<<<<

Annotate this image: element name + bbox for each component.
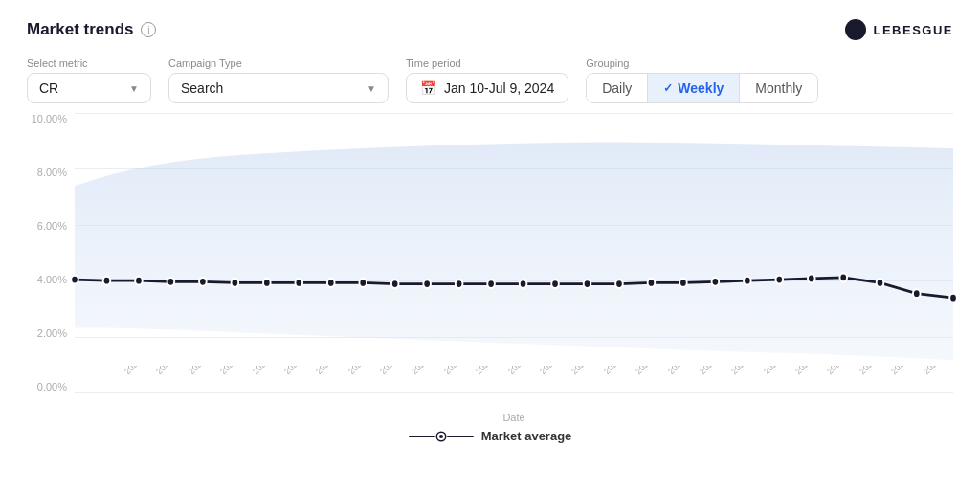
grouping-group: Grouping Daily ✓ Weekly Monthly <box>586 57 818 103</box>
svg-point-27 <box>949 294 957 302</box>
metric-value: CR <box>39 80 58 96</box>
chart-svg <box>75 113 953 392</box>
svg-point-25 <box>877 279 884 287</box>
svg-point-18 <box>648 279 656 287</box>
svg-point-6 <box>263 279 271 287</box>
svg-point-13 <box>487 280 495 288</box>
logo-icon <box>845 19 866 40</box>
x-label: 2024-03-10 <box>410 366 448 376</box>
svg-point-12 <box>456 280 463 288</box>
svg-point-4 <box>199 278 207 286</box>
svg-point-9 <box>359 279 367 287</box>
svg-point-17 <box>615 280 623 288</box>
metric-chevron-icon: ▼ <box>129 83 139 94</box>
y-label-6: 6.00% <box>37 220 67 232</box>
grouping-monthly-button[interactable]: Monthly <box>740 74 817 102</box>
time-period-value: Jan 10-Jul 9, 2024 <box>444 80 554 96</box>
title-row: Market trends i <box>27 20 156 39</box>
svg-point-7 <box>295 279 302 287</box>
campaign-type-group: Campaign Type Search ▼ <box>168 57 389 103</box>
chart-inner: 2024-01-072024-01-142024-01-212024-01-28… <box>75 113 953 392</box>
metric-group: Select metric CR ▼ <box>27 57 151 103</box>
time-period-picker[interactable]: 📅 Jan 10-Jul 9, 2024 <box>406 73 568 103</box>
grouping-daily-button[interactable]: Daily <box>587 74 648 102</box>
x-label: 2024-03-31 <box>506 366 545 376</box>
svg-point-5 <box>232 279 239 287</box>
logo: LEBESGUE <box>845 19 953 40</box>
svg-point-21 <box>744 277 751 285</box>
campaign-type-chevron-icon: ▼ <box>367 83 376 94</box>
page: Market trends i LEBESGUE Select metric C… <box>0 0 980 492</box>
y-label-10: 10.00% <box>32 113 67 124</box>
svg-point-0 <box>71 276 78 284</box>
x-label: 2024-06-23 <box>889 366 927 376</box>
svg-point-10 <box>391 280 399 288</box>
legend-line-2 <box>447 436 474 437</box>
time-period-label: Time period <box>406 57 568 69</box>
svg-point-16 <box>584 280 591 288</box>
svg-point-2 <box>135 277 143 285</box>
svg-point-20 <box>712 278 720 286</box>
svg-point-1 <box>103 277 111 285</box>
svg-point-8 <box>327 279 335 287</box>
svg-point-3 <box>167 278 175 286</box>
header: Market trends i LEBESGUE <box>27 19 953 40</box>
grid-line-100 <box>75 392 953 393</box>
chart-area-fill <box>75 143 953 361</box>
x-label: 2024-02-18 <box>314 366 352 376</box>
y-axis: 10.00% 8.00% 6.00% 4.00% 2.00% 0.00% <box>27 113 75 419</box>
y-label-8: 8.00% <box>37 167 67 178</box>
x-label: 2024-06-30 <box>922 366 953 376</box>
x-label: 2024-04-28 <box>634 366 672 376</box>
svg-point-24 <box>839 273 847 281</box>
svg-point-11 <box>423 280 431 288</box>
metric-label: Select metric <box>27 57 151 69</box>
logo-text: LEBESGUE <box>873 23 953 37</box>
grouping-buttons: Daily ✓ Weekly Monthly <box>586 73 818 103</box>
legend-label: Market average <box>481 429 572 443</box>
x-label: 2024-01-14 <box>154 366 192 376</box>
x-label: 2024-03-24 <box>474 366 512 376</box>
campaign-type-select[interactable]: Search ▼ <box>168 73 389 103</box>
chart-area: 10.00% 8.00% 6.00% 4.00% 2.00% 0.00% <box>27 113 953 419</box>
page-title: Market trends <box>27 20 133 39</box>
x-label: 2024-05-05 <box>666 366 704 376</box>
svg-point-15 <box>551 280 559 288</box>
check-icon: ✓ <box>663 81 673 95</box>
chart-legend: Market average <box>27 429 953 443</box>
y-label-2: 2.00% <box>37 327 67 339</box>
svg-point-23 <box>808 274 815 282</box>
svg-point-22 <box>775 276 783 284</box>
svg-point-26 <box>913 289 921 298</box>
y-label-0: 0.00% <box>37 381 67 392</box>
legend-line <box>409 436 435 437</box>
calendar-icon: 📅 <box>420 80 436 96</box>
time-period-group: Time period 📅 Jan 10-Jul 9, 2024 <box>406 57 568 103</box>
x-axis: 2024-01-072024-01-142024-01-212024-01-28… <box>122 366 953 392</box>
x-label: 2024-05-19 <box>729 366 768 376</box>
x-label: 2024-06-09 <box>825 366 863 376</box>
grouping-label: Grouping <box>586 57 818 69</box>
x-label: 2024-01-28 <box>218 366 256 376</box>
campaign-type-value: Search <box>181 80 223 96</box>
y-label-4: 4.00% <box>37 274 67 285</box>
legend-dot <box>437 433 445 440</box>
info-icon[interactable]: i <box>141 22 156 37</box>
controls-row: Select metric CR ▼ Campaign Type Search … <box>27 57 953 103</box>
grouping-weekly-button[interactable]: ✓ Weekly <box>648 74 740 102</box>
svg-point-14 <box>520 280 527 288</box>
svg-point-19 <box>679 279 687 287</box>
metric-select[interactable]: CR ▼ <box>27 73 151 103</box>
x-label: 2024-04-14 <box>569 366 608 376</box>
x-label: 2024-02-04 <box>251 366 289 376</box>
campaign-type-label: Campaign Type <box>168 57 389 69</box>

>>>>

YOUR INSTRUCTIONS> The word to look for is "Market"; copy out every line of the entries that holds it.

ANSWER TO THIS TASK>
title-row: Market trends i <box>27 20 156 39</box>
page: Market trends i LEBESGUE Select metric C… <box>0 0 980 492</box>
header: Market trends i LEBESGUE <box>27 19 953 40</box>
legend-label: Market average <box>481 429 572 443</box>
page-title: Market trends <box>27 20 133 39</box>
chart-legend: Market average <box>27 429 953 443</box>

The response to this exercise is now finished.